José David Urbaéz Brito, infectologista
Como o remédio foi desenvolvido?
Os cientistas do CNPEM testaram 2.000 medicamentos utilizando um computador com inteligência artificial para ver a interação com enzimas que fazem a replicação do vírus. Destes, seis seguiram para o teste in vitro. Um deles se mostrou especialmente promissor e agora vai para testes clínicos com pacientes infectados.
Os pesquisadores não divulgarão o nome do remédio por enquanto, por ainda estar em fase de testes. Segundo eles, os testes devem durar quatro semanas. A intenção é saber se o sucesso notado na pesquisa in vitro também ocorrerá em humanos, o que seria um grande avanço na luta contra o coronavírus.

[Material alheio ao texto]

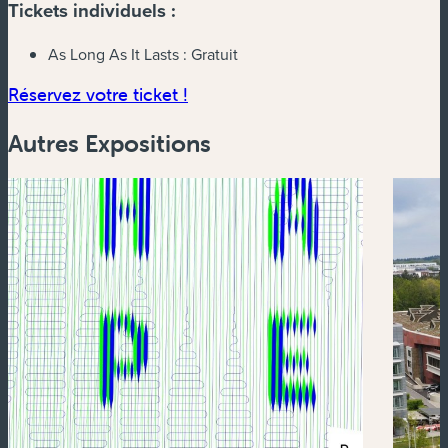
Tickets individuels :
As Long As It Lasts :
Gratuit
(nouvelle fenêtre)
Réservez votre ticket !
Autres Expositions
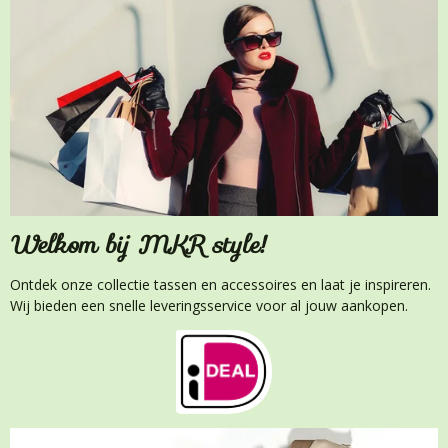
Welkom bij MKR style!
Ontdek onze collectie tassen en accessoires en laat je inspireren.
Wij bieden een snelle leveringsservice voor al jouw aankopen.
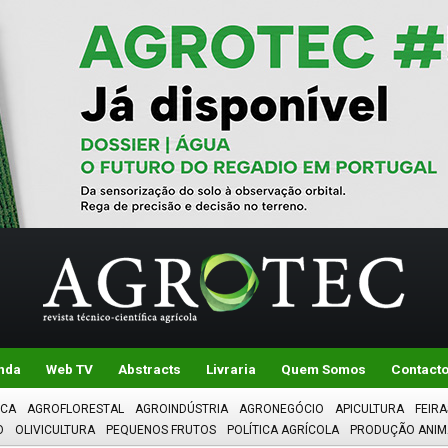
nda
Web TV
Abstracts
Livraria
Quem Somos
Contact
ICA
AGROFLORESTAL
AGROINDÚSTRIA
AGRONEGÓCIO
APICULTURA
FEIRA
O
OLIVICULTURA
PEQUENOS FRUTOS
POLÍTICA AGRÍCOLA
PRODUÇÃO ANIM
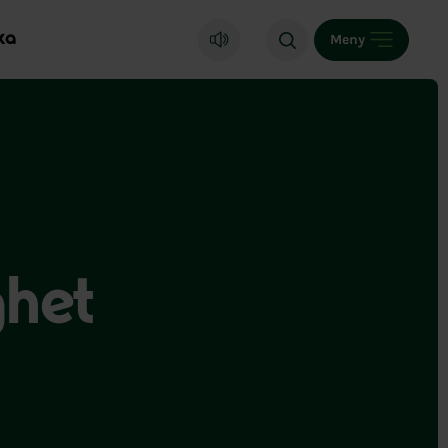
ka
Meny
ghet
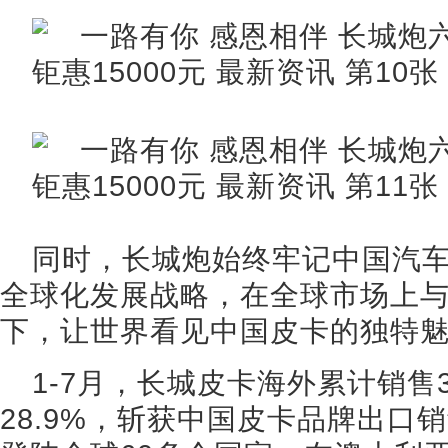
同时，长城炮始终牢记中国汽车
全球化发展战略，在全球市场上
下，让世界看见中国皮卡的独特
1-7月，长城皮卡海外累计销售3
28.9%，斩获中国皮卡品牌出口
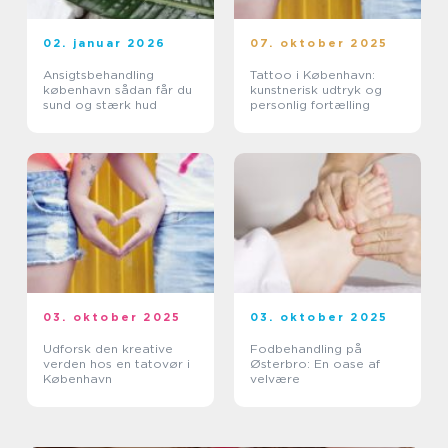
02. januar 2026
07. oktober 2025
Ansigtsbehandling
Tattoo i København:
københavn sådan får du
kunstnerisk udtryk og
sund og stærk hud
personlig fortælling
03. oktober 2025
03. oktober 2025
Udforsk den kreative
Fodbehandling på
verden hos en tatovør i
Østerbro: En oase af
København
velvære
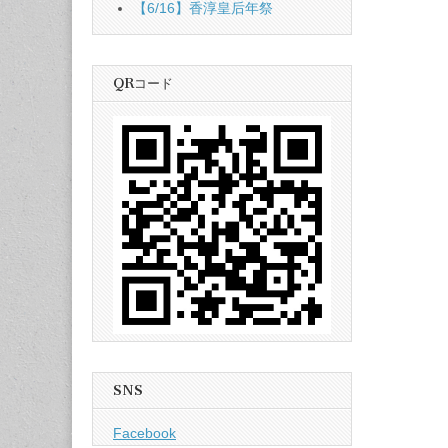
【6/16】香淳皇后年祭
QRコード
SNS
Facebook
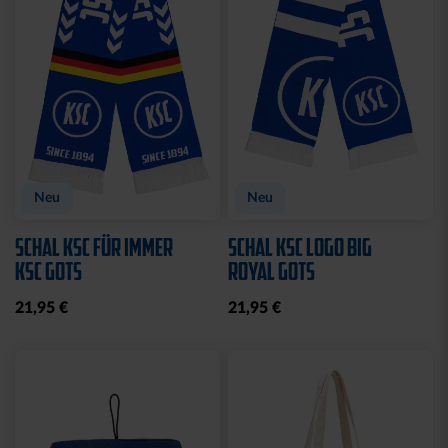
Neu
Neu
SCHAL KSC FÜR IMMER
SCHAL KSC LOGO BIG
KSC GOTS
ROYAL GOTS
21,95 €
21,95 €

Segundo Kleber Franchini, diretor do LNBio (Laboratório Nacional de Biociências, que fica dentro do CNPEM), esta fase é importante para entender se o medicamento funciona. Os outros medicamentos que participam dos testes in vitro ainda não estão descartados; eles continuarão sendo avaliado pelos cientistas, já que há a possibilidade de que o coronavírus seja combatido por um “combo” de remédios.
“Continuamos na triagem de medicamentos. Embora tenha sido identificado um candidato bastante promissor, sabe-se que, para o tratamento de viroses, é comum que sejam necessários mais de um medicamento para vencer as frequentes mutações do vírus. Ou seja, muitas vezes é preciso um arsenal terapêutico, um coquetel, capaz de inibir diferentes alvos virais, como acontece no coquetel utilizado contra o HIV”, afirmou Franchini.
A pesquisa em pacientes deixará de ser parte do CNPEM. Os resultados foram entregues para a Rede Vírus, criada pelo MCTIC e composta por várias organizações, que delegará para outra instituição o teste clínico contra a doença em hospitais.